At the Chemist!This is a very different topic to the ones I normally post! But a recent Facebook discussion on the ills of the NHS in the UK have been apparent to me for many years now – my recent move to Germany highlights the way that you can get great healthcare,

One of the biggest complaints I see in the press today is about NHS funding – and for me, that’s where the problem lies. I see so many comments like “the government isn’t putting enough funding in place” but let’s remember, it’s not the government that funds the NHS, it is you, the taxpayer! So when you say the state isn’t paying enough, what you are really saying is “I am not paying enough!”.

And that is where the German system is so much better! Funding for healthcare is all done through the various “Krankenkasse” – an insured scheme whereby the funding for healthcare is isolated from your general taxation. And yes, I have to pay a lot for it – but isn’t that the best way to ensure that the service I receive is top class? None of my payments to healthcare get diverted to fund illegal wars & there is no variation from one county or country to another if I need specific drugs. Pensions and long term care are also separately funded and unlike the UK’s National Insurance Scheme, there is no shortfall between funds coming in and payments going out.

The quality and speed of getting access to medical help is vastly different to the UK – here’s a comparison based on my own experience here: (for those that don;t know me, I have had a long association with nasal polyps!)

NHS- Make appointment to see GP, undergo treatment based on his general experience, eventually, get a referral to a Consultant and wait 6-9 weeks to see him. If X-rays or CT scan needed prior to that, make an appointment separately to get that done.  Any prescription charged at £8.05 per item

NHS + Private Medical Insurance – Make an appointment to see GP, ask for the referral straight away, get an appointment within a couple of weeks. X-ray equipment on site, CT Scan wait was just 1 week.Any prescription costs are at cost price of the drug – for many items, this may be lower than the NHS prescription charge. if not, a smart Consultant will write you up for enough for a few days and refer you back to your GP where you can then have further prescriptions at £8.05 per item.

Germany – without an appointment or referral, go direct to an ENT specialist and simply present your health insurance card. I had to wait just 30 minutes to see a Consultant who had all of the specialist equipment on site. Prescription charge (which does depend on which insurer you are with) just €5 regardless of how many items.

As you can see, a superior experience than I ever had in the UK even with BUPA cover in place!

Of course, many will ask “What about the unemployed and low income families”? Premiums for the Krankenkasse are based on income and if you choose one of the State approved schemes (there are 2), the premiums are also regulated by the State. If you are unemployed, you will be covered for your healthcare under the separate payment you have to make towards Unemployment Benefit.

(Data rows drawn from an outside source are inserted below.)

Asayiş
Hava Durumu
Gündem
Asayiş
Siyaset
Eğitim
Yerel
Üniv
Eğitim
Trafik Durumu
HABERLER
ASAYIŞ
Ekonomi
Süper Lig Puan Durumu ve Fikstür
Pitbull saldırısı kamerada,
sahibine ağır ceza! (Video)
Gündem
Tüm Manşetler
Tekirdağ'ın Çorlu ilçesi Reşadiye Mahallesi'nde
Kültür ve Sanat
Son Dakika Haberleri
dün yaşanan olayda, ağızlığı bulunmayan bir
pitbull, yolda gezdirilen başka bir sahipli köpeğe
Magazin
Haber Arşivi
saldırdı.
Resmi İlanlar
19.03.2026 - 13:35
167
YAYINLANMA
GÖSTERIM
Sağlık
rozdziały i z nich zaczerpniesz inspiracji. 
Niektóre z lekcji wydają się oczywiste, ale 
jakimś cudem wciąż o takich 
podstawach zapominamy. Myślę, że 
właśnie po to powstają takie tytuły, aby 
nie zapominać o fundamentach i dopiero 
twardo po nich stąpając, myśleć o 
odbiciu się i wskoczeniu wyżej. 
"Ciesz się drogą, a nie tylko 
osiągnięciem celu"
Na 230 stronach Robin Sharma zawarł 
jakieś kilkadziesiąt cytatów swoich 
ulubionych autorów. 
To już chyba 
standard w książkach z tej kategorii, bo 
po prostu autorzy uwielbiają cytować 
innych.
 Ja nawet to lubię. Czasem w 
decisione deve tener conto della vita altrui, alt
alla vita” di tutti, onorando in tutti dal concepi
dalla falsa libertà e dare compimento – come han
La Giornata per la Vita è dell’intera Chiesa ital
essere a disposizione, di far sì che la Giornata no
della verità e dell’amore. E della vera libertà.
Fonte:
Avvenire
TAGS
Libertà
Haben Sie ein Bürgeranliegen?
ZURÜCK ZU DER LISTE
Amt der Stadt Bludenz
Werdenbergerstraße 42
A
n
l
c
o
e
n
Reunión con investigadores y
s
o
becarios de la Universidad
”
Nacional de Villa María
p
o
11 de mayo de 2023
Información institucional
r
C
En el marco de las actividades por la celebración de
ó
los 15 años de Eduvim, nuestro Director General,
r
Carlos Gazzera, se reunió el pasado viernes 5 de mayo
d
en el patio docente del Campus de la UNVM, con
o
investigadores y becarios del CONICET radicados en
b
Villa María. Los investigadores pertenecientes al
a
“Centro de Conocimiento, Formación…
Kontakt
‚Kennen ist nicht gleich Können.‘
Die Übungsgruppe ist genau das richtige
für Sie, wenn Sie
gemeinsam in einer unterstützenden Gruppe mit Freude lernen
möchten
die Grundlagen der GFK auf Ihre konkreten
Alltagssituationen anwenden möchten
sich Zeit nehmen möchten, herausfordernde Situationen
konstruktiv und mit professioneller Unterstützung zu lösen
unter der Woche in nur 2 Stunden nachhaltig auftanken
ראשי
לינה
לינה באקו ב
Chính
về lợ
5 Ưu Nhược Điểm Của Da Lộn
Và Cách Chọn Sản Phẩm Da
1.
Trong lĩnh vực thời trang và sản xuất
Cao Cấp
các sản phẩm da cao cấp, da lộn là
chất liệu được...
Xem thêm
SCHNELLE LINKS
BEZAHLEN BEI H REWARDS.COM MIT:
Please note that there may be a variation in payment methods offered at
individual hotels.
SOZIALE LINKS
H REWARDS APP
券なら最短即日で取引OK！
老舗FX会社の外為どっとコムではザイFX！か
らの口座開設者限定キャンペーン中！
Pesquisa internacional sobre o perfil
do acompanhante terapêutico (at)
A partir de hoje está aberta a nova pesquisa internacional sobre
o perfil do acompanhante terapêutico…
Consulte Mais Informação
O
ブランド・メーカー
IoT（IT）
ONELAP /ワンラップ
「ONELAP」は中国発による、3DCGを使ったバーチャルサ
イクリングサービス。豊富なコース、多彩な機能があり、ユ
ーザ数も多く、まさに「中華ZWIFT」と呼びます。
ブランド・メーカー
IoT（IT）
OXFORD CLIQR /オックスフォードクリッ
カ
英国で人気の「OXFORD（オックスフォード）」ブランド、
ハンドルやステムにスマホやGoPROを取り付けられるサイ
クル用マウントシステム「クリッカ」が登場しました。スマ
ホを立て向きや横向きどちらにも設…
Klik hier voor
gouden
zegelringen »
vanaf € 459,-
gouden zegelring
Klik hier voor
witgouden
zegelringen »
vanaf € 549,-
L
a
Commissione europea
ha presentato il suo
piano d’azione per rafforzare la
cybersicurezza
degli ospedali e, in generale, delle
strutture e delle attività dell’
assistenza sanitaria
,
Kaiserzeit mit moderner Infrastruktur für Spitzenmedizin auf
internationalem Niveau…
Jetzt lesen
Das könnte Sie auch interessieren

So in summary, healthcare funding is ring-fenced to ensure a properly funded healthcare system. And in my opinion, that is exactly what is needed in the UK to get the NHS back on track. National Insurance payments need to be also ring-fenced and at a level that can sustain the service we all want to receive. That will mean people earning more pay more – I’m not a Labour supporter but even they ought to approve of that!

The NHS funding problems cannot be fixed without a radical overhaul of the National Insurance scheme with a focus on employer/employee contributions being at a level where a proper service can be delivered. If we really want a world class healthcare system in the UK, it is we, the taxpayers (and yes, I am currently still paying some UK tax!) who have to accept that we have a part to play in this through more realistic contributions into a a scheme where we can be sure that our payments all go towards healthcare.